- _WHAT YOU NEED TO DO_
Scan the entries below and return each line that contains "Blue".
BEGIN
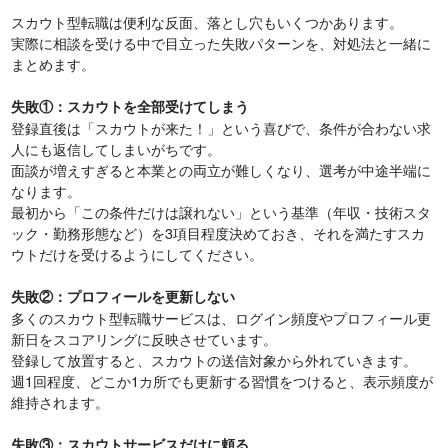
スカウト型転職は便利な反面、落とし穴もいくつかあります。
実際に相談を受ける中で目立った失敗パターンを、対処法と一緒に
まとめます。
失敗①：スカウトを全部受けてしまう
登録直後は「スカウトが来た！」という喜びで、条件が合わない求
人にも返信してしまいがちです。
面談が増えすぎると本業との両立が難しくなり、選考が中途半端に
なります。
最初から「この条件だけは譲れない」という基準（年収・技術スタ
ック・勤務形態など）を3項目程度決めておき、それを満たすスカ
ウトだけを受けるようにしてください。
失敗②：プロフィールを更新しない
多くのスカウト型転職サービスは、ログイン頻度やプロフィール更
新日をスコアリングに反映させています。
登録して放置すると、スカウトの送信対象から外れていきます。
週1回程度、どこか1カ所でも更新する習慣をつけると、表示頻度が
維持されます。
失敗③：スカウトサービスだけに頼る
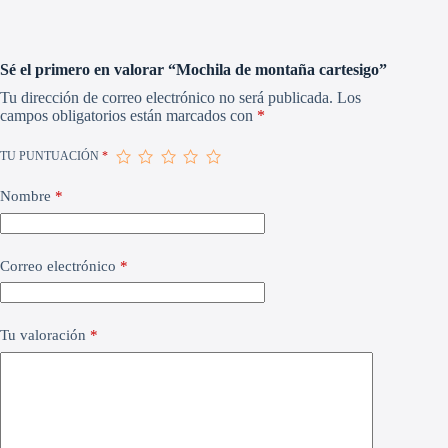
Sé el primero en valorar “Mochila de montaña cartesigo”
Tu dirección de correo electrónico no será publicada.
Los
campos obligatorios están marcados con
*
TU PUNTUACIÓN
*
Nombre
*
Correo electrónico
*
Tu valoración
*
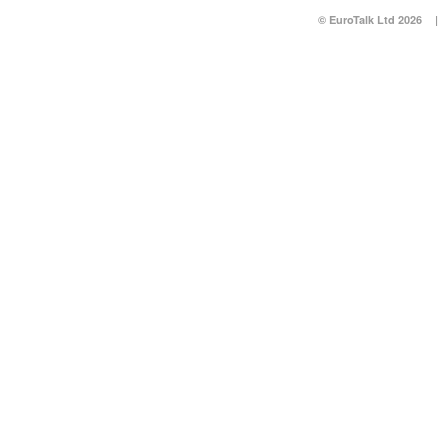
© EuroTalk Ltd 2026
|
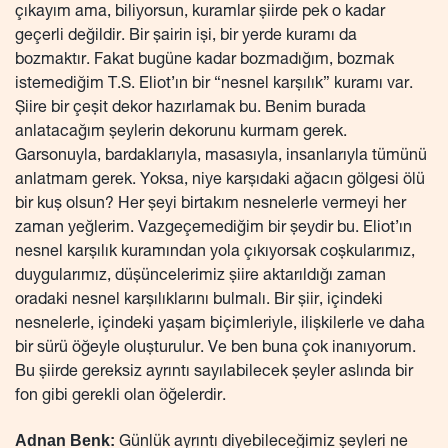
çıkayım ama, biliyorsun, kuramlar şiirde pek o kadar
geçerli değildir. Bir şairin işi, bir yerde kuramı da
bozmaktır. Fakat bugüne kadar bozmadığım, bozmak
istemediğim T.S. Eliot’ın bir “nesnel karşılık” kuramı var.
Şiire bir çeşit dekor hazırlamak bu. Benim burada
anlatacağım şeylerin dekorunu kurmam gerek.
Garsonuyla, bardaklarıyla, masasıyla, insanlarıyla tümünü
anlatmam gerek. Yoksa, niye karşıdaki ağacın gölgesi ölü
bir kuş olsun? Her şeyi birtakım nesnelerle vermeyi her
zaman yeğlerim. Vazgeçemediğim bir şeydir bu. Eliot’ın
nesnel karşılık kuramından yola çıkıyorsak coşkularımız,
duygularımız, düşüncelerimiz şiire aktarıldığı zaman
oradaki nesnel karşılıklarını bulmalı. Bir şiir, içindeki
nesnelerle, içindeki yaşam biçimleriyle, ilişkilerle ve daha
bir sürü öğeyle oluşturulur. Ve ben buna çok inanıyorum.
Bu şiirde gereksiz ayrıntı sayılabilecek şeyler aslında bir
fon gibi gerekli olan öğelerdir.
Adnan Benk:
Günlük ayrıntı diyebileceğimiz şeyleri ne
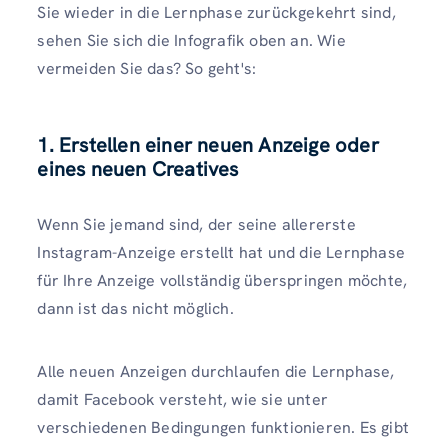
Sie wieder in die Lernphase zurückgekehrt sind,
sehen Sie sich die Infografik oben an. Wie
vermeiden Sie das? So geht's:
1. Erstellen einer neuen Anzeige oder
eines neuen Creatives
Wenn Sie jemand sind, der seine allererste
Instagram-Anzeige erstellt hat und die Lernphase
für Ihre Anzeige vollständig überspringen möchte,
dann ist das nicht möglich.
Alle neuen Anzeigen durchlaufen die Lernphase,
damit Facebook versteht, wie sie unter
verschiedenen Bedingungen funktionieren. Es gibt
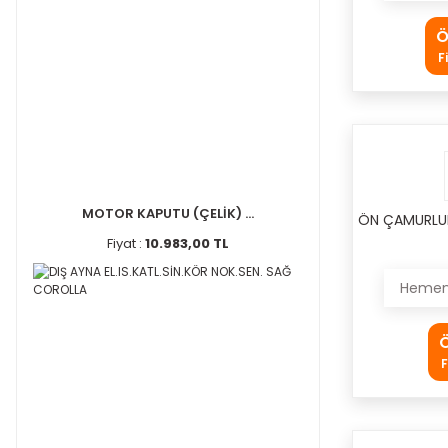
Ö
F
MOTOR KAPUTU (ÇELİK) ...
ÖN ÇAMURLUK
Fiyat :
10.983,00 TL
Hemen 
Ö
F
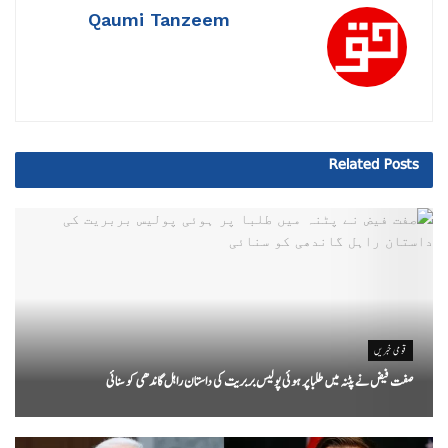
Qaumi Tanzeem
Related
Posts
قومی خبریں
صفت فیض نے پٹنہ میں طلبا پر ہوئی پولیس بربریت کی داستان راہل گاندھی کو سنائی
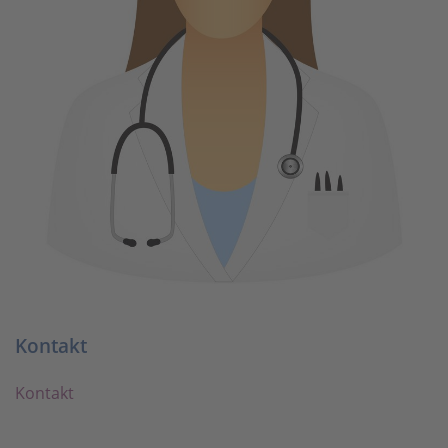
Kontakt
Kontakt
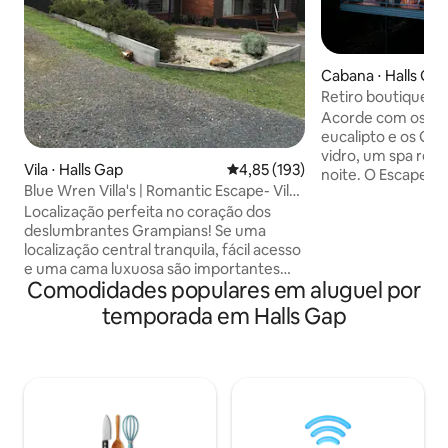
Cabana ⋅ Halls Ga
Retiro boutique par
e lareira a lenha
Acorde com os pás
eucalipto e os Gr
vidro, um spa rela
Vila ⋅ Halls Gap
4,85 de uma avaliação média de 
4,85 (193)
noite. O Escape é 
Blue Wren Villa's | Romantic Escape- Vila
para casais em um
2
Localização perfeita no coração dos
privado na floresta
deslumbrantes Grampians! Se uma
para caminhar até 
localização central tranquila, fácil acesso
suficiente para e
e uma cama luxuosa são importantes
para perceber a al
Comodidades populares em aluguel por
para você, então não procure mais. As
Um interior sofisti
Blue Wren Villas estão muito bem
paredes de vidro 
temporada em Halls Gap
situadas no coração de Halls Gap, a
único." (Jolanta, 2
apenas dois minutos a pé de
lenha, deck elevad
restaurantes e lojas. Nossa vila oferece
cozinha completa
uma banheira de hidromassagem,
biblioteca de film
chuveiro duplo moderno e uma bela
velocidade, hora d
cama king size para que você possa
relaxar e descontrair com o máximo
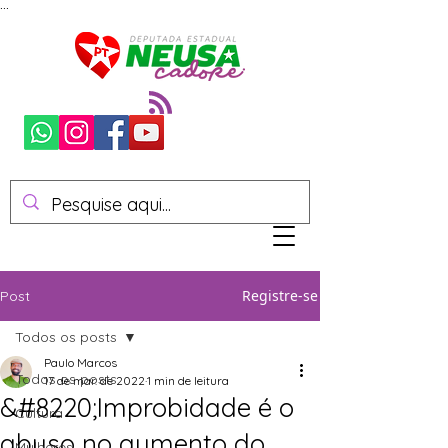
...
Registre-se
Post
Todos os posts
Paulo Marcos
Todos os posts
17 de mar. de 2022
1 min de leitura
&#8220;Improbidade é o
Cultura
abuso no aumento do
Mulheres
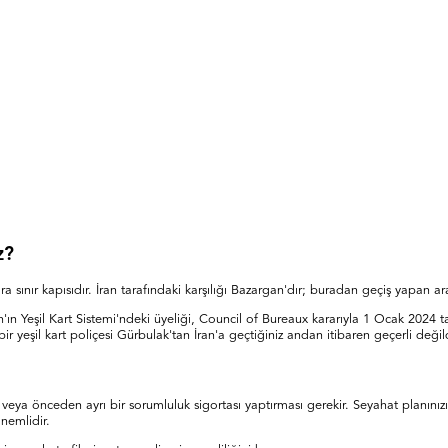
z?
a sınır kapısıdır. İran tarafındaki karşılığı Bazargan'dır; buradan geçiş yapan ar
'ın Yeşil Kart Sistemi'ndeki üyeliği, Council of Bureaux kararıyla 1 Ocak 2024 ta
r yeşil kart poliçesi Gürbulak'tan İran'a geçtiğiniz andan itibaren geçerli değild
 veya önceden ayrı bir sorumluluk sigortası yaptırması gerekir. Seyahat planınızı
önemlidir.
END
- _WRITTEN ANSWER_
Blue Wren Villa's | Romantic Escape- Vila
Blue Wren Villas estão muito bem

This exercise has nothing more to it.